Five hours later we laid down sacks down at the road and shared hugs of happiness with Carl, Naveen, Binodh and porters. Mugs of chai were followed by a late lunch of paneer, rice and chips. Camp was dismantled within an hour. There’d be no multi-day walk out for us! We were promptly bundled into jeeps for an evening drive down to the bright lights, cold beers and hot water of Lachung.

“Don’t gossip, let him drive”, and “If you love her, divorce speed”, advised the signboards as we rode the serpentine descent. We could not help but smile and gave thanks to BRO.

Summary
Martin Moran describes two climbs in 2018 at opposite ends of the Himalaya the common thread being that both were easily accessed by motor roads hence he calls them ‘ India’s new road-side summits’. The first peak is Zanskar’s Marriage Peak – Martin reached Pensi la from Lamayuru in 12 hours whereas earlier it would have been a four-day trek. The walk from here to base camp was four hours. The second is Brumkhangse 5635 m – a Sikkim gem which has become accessible, thanks to a motor-road access to its base camp.

About the Author

MARTIN MORAN is one of Britain’s most experienced mountain guides and the author of several mountain books. He has achieved many ‘firsts’ in exploratory mountaineering and major mountain traverses, including the first and only completion of Scotland’s Munros within a single winter and in 1993 the first continuous traverse of the 4000 metre summits of the Alps (75 peaks in 52 days), a time as yet unsurpassed.

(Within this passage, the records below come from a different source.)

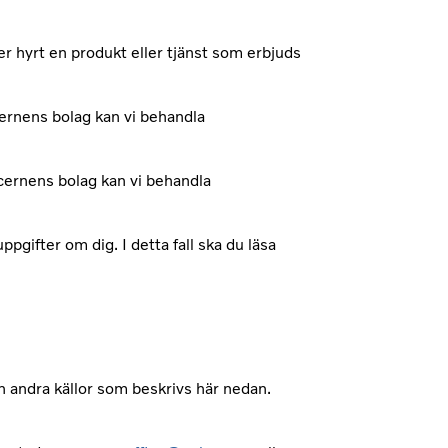
r hyrt en produkt eller tjänst som erbjuds
ncernens bolag kan vi behandla
ncernens bolag kan vi behandla
pgifter om dig. I detta fall ska du läsa
 andra källor som beskrivs här nedan.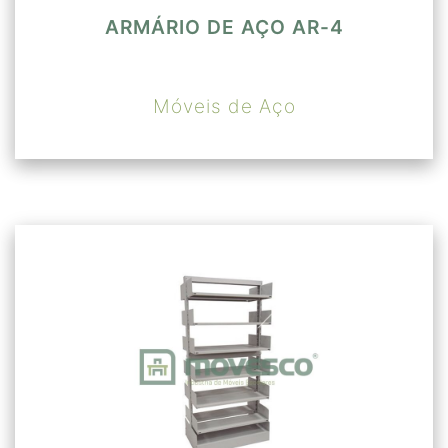
ARMÁRIO DE AÇO AR-4
Móveis de Aço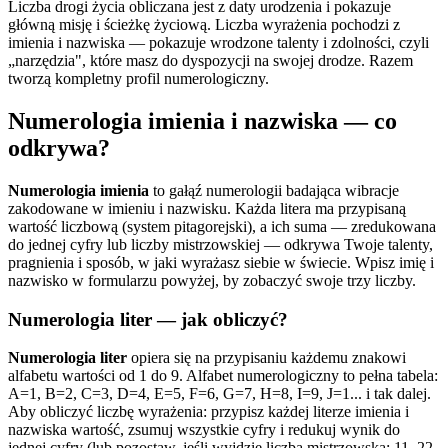
Liczba drogi życia obliczana jest z daty urodzenia i pokazuje
główną misję i ścieżkę życiową. Liczba wyrażenia pochodzi z
imienia i nazwiska — pokazuje wrodzone talenty i zdolności, czyli
„narzędzia", które masz do dyspozycji na swojej drodze. Razem
tworzą kompletny profil numerologiczny.
Numerologia imienia i nazwiska — co
odkrywa?
Numerologia imienia
to gałąź numerologii badająca wibracje
zakodowane w imieniu i nazwisku. Każda litera ma przypisaną
wartość liczbową (system pitagorejski), a ich suma — zredukowana
do jednej cyfry lub liczby mistrzowskiej — odkrywa Twoje talenty,
pragnienia i sposób, w jaki wyrażasz siebie w świecie. Wpisz imię i
nazwisko w formularzu powyżej, by zobaczyć swoje trzy liczby.
Numerologia liter — jak obliczyć?
Numerologia liter
opiera się na przypisaniu każdemu znakowi
alfabetu wartości od 1 do 9. Alfabet numerologiczny to pełna tabela:
A=1, B=2, C=3, D=4, E=5, F=6, G=7, H=8, I=9, J=1... i tak dalej.
Aby obliczyć liczbę wyrażenia: przypisz każdej literze imienia i
nazwiska wartość, zsumuj wszystkie cyfry i redukuj wynik do
jednej cyfry (lub pozostaw, jeśli wyjdzie liczba mistrzowska: 11, 22,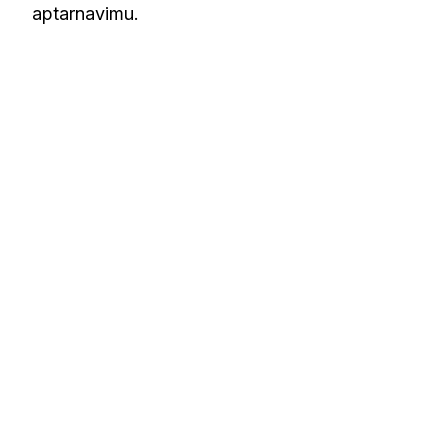
aptarnavimu.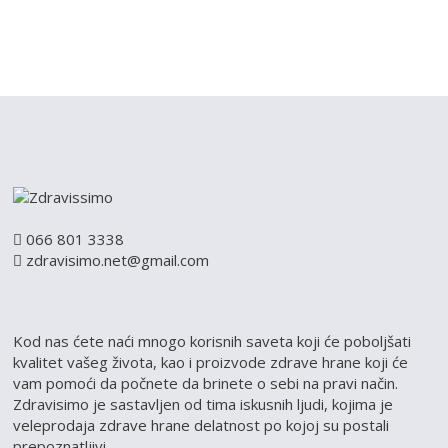
066 801 3338
zdravisimo.net@gmail.com
Kod nas ćete naći mnogo korisnih saveta koji će poboljšati
kvalitet vašeg života, kao i proizvode zdrave hrane koji će
vam pomoći da počnete da brinete o sebi na pravi način.
Zdravisimo je sastavljen od tima iskusnih ljudi, kojima je
veleprodaja zdrave hrane delatnost po kojoj su postali
prepoznatljivi.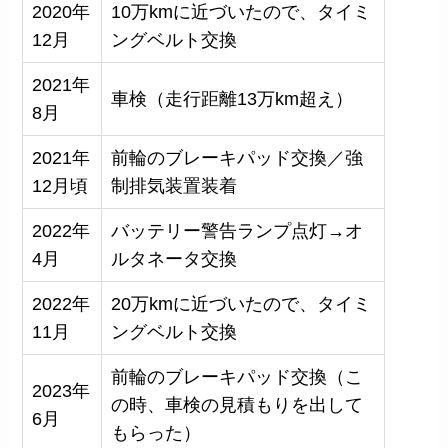
2020年
10万kmに近づいたので、タイミ
12月
ングベルト交換
2021年
車検（走行距離13万km超え）
8月
2021年
前輪のブレーキパッド交換／強
12月頃
制排気装置装着
2022年
バッテリー警告ランプ点灯→オ
4月
ルタネータ交換
2022年
20万kmに近づいたので、タイミ
11月
ングベルト交換
前輪のブレーキパッド交換（こ
2023年
の時、車検の見積もりを出して
6月
もらった）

Martin has a special passion for the Indian Himalaya and has made over 25 expeditions to the Uttarakhand, Himachal and Kashmir ranges—most of them as a mountain guide, and most with pioneering objectives. His first ascents include Nanda Kot South Face, Changuch, Nilkanth West Ridge and several peaks in the Adi Kailash range and an attempt on the unclimbed NE Ridge of Nanda Devi East in September 2015.


On 26th May 2019, Martin Moran and seven other climbers died on Nanda Devi East, one of his favourite mountains.

Martin will be missed at the Himalayan Journal for his prolific and timely contribution every single time he covered new ground in the Himalaya.

His last mail to me before he left for this expedition was a beautiful tribute to his friend Andy Nisbet.

Proud to have known you Martin!

Ed

Footnote

  1. A musical signal played to awaken soldiers in the morning.